CUMA HUTBESİ
Mekke’yi fethetmek
26 Aralık 2014Aziz Cemaat!
Hutbemiz, Mekke’nin Peygamber Efendimiz Hz. Muhammed Mustafa (s.a.v.) tarafından fethedilerek, asli kimliğine kavuşturulması üzerine olacaktır.
Muhterem Kardeşlerim!
Hutbemizin girişinde okuduğumuz ayetler, Hudeybiye Anlaşması sürecinde inmiş olan Fetih suresinin ilk ayetleridir. Müşriklerin engellemeleri sebebiyle Müslümanların tavaf edemedikleri Kâbe’nin fethinin müjdesini veren bu ayetlerde şöyle buyurulur: “Biz sana doğrusu apaçık bir fetih ihsan ettik. Böylece Allah, senin geçmiş ve gelecek günahını bağışlar. Sana olan nimetini tamamlar ve seni doğru bir yola iletir. Ve sana şanlı bir zaferle yardım eder.”[1]
Müfessirler, bu ayetleri açıklarken, ayette, bir yerin gidip teslim alınması anlamından öte bir mana olduğuna işaret etmişlerdir. Fetihten maksadın, hakiki manada İslami bir hayatın önünün açılacağının müjdesini ilan etmek olduğunu belirtmişlerdir. Ancak öyle bir hayat sürüldüğünde mağfirete erilebilecek, yani günahlar ve hatalar ancak böyle bağışlanacaktır.
Muhammed suresinde, “Hem kendinin hem mümin erkeklerin ve mümin kadınların günahının bağışlanmasını dile!”[2] emri ile Müslümanların her an Allah’tan bağışlanma istemesi gerekli kılınmıştır. Bağışlama ise, ancak Allah’ın razı olacağı bir hayat sonrasında gelişecektir ki, o zaman bu ayetin ifade ettiği tüm manalar tecelli edecektir.
Muhterem Cemaat!
Hem ayetin işaret ettiği fetih, hem de Allah resulünün Mekke’yi fethettiği şekliyle ortaya çıkan fetih, gidip bir yeri ele geçirmek değildir. Tarihte nice şehirler, nice ülkeler fethedilmiş ama hiçbirisi Mekke’nin fethi gibi neticelenmemiştir. Mekke’nin fethedilmesinde, özellikle can kaybı olmaması, kan akıtılmaması gündeme gelmiş, bir beldenin değil, insanların gönüllerinin İslam’a kazandırılarak fethedilmesi öne çıkarılmıştır. Müslümanlara düşmanlıkları sebebiyle mahkûm edilenler bile affedilmiş, en önemlisi de Allah’ın evi diye tabir edilen Beytullah, yani Kâbe, asli kimliğine geri döndürülmüştür.
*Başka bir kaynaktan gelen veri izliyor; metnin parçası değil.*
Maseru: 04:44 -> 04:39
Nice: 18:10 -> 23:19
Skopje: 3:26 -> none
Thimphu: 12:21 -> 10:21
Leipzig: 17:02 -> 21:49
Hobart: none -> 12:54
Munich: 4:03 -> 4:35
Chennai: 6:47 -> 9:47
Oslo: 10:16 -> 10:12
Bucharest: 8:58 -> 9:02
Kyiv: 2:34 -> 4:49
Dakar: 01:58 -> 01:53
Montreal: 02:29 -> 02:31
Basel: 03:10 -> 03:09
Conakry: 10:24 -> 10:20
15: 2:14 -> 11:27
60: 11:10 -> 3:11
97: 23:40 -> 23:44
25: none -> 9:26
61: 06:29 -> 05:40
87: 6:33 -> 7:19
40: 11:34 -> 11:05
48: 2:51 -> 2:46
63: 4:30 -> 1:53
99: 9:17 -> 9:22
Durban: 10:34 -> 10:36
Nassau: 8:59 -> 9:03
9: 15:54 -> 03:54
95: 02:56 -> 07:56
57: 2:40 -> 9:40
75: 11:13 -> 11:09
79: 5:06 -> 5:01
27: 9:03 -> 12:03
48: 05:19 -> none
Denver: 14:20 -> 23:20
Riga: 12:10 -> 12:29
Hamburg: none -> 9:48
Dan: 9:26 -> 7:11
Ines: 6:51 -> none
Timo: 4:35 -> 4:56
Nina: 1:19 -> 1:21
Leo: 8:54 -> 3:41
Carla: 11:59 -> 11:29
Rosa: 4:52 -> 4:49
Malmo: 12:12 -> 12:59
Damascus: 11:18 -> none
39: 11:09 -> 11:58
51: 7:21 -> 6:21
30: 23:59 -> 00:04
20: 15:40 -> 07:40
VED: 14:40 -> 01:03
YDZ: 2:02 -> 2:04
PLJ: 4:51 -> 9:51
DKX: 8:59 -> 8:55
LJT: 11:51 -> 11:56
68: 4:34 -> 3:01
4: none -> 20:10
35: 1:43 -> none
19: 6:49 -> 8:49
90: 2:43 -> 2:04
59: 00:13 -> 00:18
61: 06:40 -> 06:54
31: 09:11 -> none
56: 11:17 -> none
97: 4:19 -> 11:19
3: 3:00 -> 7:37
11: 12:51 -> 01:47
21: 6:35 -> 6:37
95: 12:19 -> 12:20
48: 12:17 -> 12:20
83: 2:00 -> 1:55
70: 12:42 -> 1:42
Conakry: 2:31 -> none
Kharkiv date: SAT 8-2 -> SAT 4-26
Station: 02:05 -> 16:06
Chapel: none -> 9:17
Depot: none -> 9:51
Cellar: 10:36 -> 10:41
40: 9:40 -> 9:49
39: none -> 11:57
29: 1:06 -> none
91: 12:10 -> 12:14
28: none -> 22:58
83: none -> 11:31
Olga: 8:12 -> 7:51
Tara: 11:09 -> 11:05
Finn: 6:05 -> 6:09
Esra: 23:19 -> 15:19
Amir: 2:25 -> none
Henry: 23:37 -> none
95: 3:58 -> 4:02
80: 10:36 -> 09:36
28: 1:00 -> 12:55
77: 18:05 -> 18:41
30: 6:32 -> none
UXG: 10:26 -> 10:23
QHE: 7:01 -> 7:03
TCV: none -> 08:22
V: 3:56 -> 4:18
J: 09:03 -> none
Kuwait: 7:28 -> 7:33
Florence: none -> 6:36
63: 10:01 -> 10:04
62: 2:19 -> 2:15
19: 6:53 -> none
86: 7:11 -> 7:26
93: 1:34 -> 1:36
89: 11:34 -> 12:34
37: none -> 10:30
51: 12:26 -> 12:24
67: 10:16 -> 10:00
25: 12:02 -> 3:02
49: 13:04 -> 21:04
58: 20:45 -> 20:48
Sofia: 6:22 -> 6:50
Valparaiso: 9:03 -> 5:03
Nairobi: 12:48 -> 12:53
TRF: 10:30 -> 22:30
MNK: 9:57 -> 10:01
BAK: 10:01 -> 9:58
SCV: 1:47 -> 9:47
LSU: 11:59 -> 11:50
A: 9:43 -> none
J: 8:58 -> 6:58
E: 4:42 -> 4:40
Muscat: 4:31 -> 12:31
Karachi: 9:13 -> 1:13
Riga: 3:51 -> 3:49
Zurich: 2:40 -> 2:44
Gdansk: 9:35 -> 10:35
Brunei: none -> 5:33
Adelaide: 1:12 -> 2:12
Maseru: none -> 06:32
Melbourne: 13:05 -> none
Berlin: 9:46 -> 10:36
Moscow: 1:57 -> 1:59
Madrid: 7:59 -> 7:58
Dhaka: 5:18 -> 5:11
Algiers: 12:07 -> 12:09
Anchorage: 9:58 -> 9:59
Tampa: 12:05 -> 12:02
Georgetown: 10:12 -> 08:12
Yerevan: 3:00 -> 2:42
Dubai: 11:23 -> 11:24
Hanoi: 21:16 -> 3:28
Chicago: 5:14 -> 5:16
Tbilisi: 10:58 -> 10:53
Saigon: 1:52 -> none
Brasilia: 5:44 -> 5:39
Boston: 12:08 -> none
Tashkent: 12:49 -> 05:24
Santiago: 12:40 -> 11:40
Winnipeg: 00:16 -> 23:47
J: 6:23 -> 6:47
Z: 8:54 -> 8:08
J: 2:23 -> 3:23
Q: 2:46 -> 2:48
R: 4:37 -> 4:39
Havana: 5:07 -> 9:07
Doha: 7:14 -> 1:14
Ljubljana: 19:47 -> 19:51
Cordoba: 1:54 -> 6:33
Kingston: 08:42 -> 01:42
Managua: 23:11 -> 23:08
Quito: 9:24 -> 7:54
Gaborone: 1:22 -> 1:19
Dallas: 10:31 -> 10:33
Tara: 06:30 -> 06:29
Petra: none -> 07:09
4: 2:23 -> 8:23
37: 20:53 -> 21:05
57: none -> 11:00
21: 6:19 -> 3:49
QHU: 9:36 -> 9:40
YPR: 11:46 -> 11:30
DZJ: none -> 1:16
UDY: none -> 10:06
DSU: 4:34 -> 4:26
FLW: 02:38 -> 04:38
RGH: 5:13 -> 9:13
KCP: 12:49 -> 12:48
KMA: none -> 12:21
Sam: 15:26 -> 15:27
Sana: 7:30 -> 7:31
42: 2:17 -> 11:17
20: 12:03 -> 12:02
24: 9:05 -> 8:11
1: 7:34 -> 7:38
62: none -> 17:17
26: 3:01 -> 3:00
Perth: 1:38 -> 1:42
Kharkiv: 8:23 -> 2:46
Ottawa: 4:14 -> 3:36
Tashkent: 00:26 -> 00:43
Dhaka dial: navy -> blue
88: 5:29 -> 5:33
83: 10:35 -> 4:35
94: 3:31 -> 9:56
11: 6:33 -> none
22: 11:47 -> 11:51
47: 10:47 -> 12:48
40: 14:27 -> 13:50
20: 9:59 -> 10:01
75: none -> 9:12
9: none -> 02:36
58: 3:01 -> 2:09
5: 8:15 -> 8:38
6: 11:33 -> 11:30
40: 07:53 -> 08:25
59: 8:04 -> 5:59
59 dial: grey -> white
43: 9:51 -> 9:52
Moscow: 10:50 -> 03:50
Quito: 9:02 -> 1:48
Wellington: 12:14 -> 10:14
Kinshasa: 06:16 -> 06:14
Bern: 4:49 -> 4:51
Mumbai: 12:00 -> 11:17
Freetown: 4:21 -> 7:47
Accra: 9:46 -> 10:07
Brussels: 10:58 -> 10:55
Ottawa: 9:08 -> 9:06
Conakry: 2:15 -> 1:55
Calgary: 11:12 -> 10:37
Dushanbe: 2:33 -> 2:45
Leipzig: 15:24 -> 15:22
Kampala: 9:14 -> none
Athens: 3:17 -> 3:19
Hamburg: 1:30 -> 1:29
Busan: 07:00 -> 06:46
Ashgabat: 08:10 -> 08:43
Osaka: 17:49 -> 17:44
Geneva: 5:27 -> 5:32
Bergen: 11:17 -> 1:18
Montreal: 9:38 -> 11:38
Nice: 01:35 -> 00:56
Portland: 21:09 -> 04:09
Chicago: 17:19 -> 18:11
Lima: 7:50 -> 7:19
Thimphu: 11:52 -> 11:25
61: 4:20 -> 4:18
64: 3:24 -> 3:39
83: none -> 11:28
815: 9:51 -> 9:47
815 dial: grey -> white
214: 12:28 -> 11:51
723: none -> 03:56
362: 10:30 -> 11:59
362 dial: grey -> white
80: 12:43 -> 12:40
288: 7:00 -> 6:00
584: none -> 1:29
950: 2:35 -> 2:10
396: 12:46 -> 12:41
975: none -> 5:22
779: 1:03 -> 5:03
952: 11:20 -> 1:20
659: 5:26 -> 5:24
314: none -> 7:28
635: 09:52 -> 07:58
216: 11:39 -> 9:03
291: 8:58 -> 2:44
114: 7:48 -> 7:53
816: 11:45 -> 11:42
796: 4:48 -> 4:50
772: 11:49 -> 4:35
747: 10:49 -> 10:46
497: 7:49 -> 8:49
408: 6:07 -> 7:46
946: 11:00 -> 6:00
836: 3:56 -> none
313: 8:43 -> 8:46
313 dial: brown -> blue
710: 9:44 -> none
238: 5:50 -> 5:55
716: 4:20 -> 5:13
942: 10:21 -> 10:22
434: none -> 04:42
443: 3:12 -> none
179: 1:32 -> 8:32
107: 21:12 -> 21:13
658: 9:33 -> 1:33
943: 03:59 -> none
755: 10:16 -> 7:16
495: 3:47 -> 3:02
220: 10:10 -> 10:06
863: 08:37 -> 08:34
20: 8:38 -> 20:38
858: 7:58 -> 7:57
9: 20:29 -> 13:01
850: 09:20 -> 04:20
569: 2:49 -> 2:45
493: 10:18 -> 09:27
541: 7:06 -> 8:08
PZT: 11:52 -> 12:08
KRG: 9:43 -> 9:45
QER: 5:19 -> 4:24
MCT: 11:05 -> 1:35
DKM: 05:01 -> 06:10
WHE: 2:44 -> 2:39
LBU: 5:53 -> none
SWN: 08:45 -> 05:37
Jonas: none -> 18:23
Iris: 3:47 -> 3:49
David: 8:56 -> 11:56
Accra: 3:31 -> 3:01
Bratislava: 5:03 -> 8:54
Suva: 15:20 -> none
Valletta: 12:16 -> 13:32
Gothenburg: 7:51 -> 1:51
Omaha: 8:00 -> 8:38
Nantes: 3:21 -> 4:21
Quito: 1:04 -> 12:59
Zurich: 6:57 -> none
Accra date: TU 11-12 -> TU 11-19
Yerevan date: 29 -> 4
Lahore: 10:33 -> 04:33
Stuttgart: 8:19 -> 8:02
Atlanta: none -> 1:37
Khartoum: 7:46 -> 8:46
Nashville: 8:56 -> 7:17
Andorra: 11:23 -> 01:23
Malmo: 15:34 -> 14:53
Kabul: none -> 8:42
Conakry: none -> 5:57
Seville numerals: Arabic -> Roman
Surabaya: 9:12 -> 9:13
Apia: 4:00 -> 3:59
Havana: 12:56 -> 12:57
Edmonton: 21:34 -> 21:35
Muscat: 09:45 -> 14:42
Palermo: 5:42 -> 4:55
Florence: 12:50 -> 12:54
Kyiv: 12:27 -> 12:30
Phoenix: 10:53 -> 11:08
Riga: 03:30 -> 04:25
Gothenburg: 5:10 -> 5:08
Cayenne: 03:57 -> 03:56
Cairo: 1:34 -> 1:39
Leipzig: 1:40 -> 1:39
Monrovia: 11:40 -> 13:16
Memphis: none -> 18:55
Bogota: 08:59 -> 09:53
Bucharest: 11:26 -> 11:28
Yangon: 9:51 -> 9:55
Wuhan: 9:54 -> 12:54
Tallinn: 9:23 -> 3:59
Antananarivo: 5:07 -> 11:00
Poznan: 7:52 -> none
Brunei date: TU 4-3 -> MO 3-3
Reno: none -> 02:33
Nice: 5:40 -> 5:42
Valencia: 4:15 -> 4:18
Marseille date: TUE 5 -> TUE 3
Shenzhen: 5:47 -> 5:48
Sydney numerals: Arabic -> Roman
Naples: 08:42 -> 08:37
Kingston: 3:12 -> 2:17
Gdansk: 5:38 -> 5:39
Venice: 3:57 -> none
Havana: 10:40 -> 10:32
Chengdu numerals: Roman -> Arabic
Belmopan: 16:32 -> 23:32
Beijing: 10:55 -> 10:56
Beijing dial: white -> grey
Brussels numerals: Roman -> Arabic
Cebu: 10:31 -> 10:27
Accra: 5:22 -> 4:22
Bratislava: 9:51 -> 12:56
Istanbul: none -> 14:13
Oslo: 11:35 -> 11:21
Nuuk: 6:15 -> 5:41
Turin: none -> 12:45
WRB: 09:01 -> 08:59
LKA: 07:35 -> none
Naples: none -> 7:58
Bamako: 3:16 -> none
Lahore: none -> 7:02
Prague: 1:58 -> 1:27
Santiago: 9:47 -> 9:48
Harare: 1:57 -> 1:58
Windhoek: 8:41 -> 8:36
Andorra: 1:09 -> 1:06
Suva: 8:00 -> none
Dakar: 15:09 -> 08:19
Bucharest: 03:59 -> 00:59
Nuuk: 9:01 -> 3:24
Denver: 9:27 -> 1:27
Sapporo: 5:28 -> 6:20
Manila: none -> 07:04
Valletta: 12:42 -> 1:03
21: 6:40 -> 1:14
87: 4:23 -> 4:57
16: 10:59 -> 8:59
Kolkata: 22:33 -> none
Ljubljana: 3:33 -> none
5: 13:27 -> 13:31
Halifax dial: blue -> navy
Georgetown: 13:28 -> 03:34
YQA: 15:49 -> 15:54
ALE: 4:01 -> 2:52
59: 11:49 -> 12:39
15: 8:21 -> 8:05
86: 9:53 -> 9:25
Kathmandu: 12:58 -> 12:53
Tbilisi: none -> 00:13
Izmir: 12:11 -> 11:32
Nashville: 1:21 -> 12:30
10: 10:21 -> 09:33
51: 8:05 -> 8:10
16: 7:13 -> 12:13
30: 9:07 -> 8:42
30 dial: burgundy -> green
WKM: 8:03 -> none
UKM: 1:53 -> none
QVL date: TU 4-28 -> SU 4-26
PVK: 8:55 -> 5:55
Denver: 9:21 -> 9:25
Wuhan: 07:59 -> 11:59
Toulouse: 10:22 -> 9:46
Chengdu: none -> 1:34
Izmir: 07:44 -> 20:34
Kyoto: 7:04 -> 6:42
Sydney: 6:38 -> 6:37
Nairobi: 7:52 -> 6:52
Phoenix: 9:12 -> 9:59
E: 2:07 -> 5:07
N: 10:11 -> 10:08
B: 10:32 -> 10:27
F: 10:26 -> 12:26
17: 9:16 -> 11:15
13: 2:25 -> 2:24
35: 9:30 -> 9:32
Peygamber Efendimiz, o gün, o zamanın şartlarında savaş hakkı olarak elde etmesi gereken tüm haklardan vazgeçmiş, insanlara, en azılı düşmanlarına dahi merhameti ve bağışlaması ile muamele etmiştir. Çünkü o, merhamet peygamberiydi, âlemlere rahmet ve huzur kaynağı olarak gönderilmişti. Peygamber Efendimiz (s.a.v.) o zafer günündeki tavırlarıyla bizlere çok şey anlatmaktadır.
Aziz Kardeşlerim!
Eğer bizler, Müslümanlar olarak bugün, 1400 sene önce meydana gelmiş olan bir olayı hâlâ capcanlı, taptaze hafızamızda tutuyorsak bunu kuru bir gururdan dolayı yapmıyoruz. Burada gurur yoktur. Burada alçak gönüllülük, Peygamber’e ittiba etme aşkı ve bağlılığı, onun getirdiklerini hayatımıza tatbik etme azmi vardır.
Eğer bizler, kendi gönlümüzü, kendi nefsimizi Allah’ın ve resulünün istediği şekilde fethedip onlara hükmedemeyeceksek; Mekke’nin o kutlu fethinden kendimize bir pay çıkaramamış oluruz.
Muhterem Kardeşlerim!
Unutmayalım ki, önce kendi gönlümüzü, kendi nefsimizi, Allah resulünün bizlere gösterdiği şekilde fethetmek durumundayız.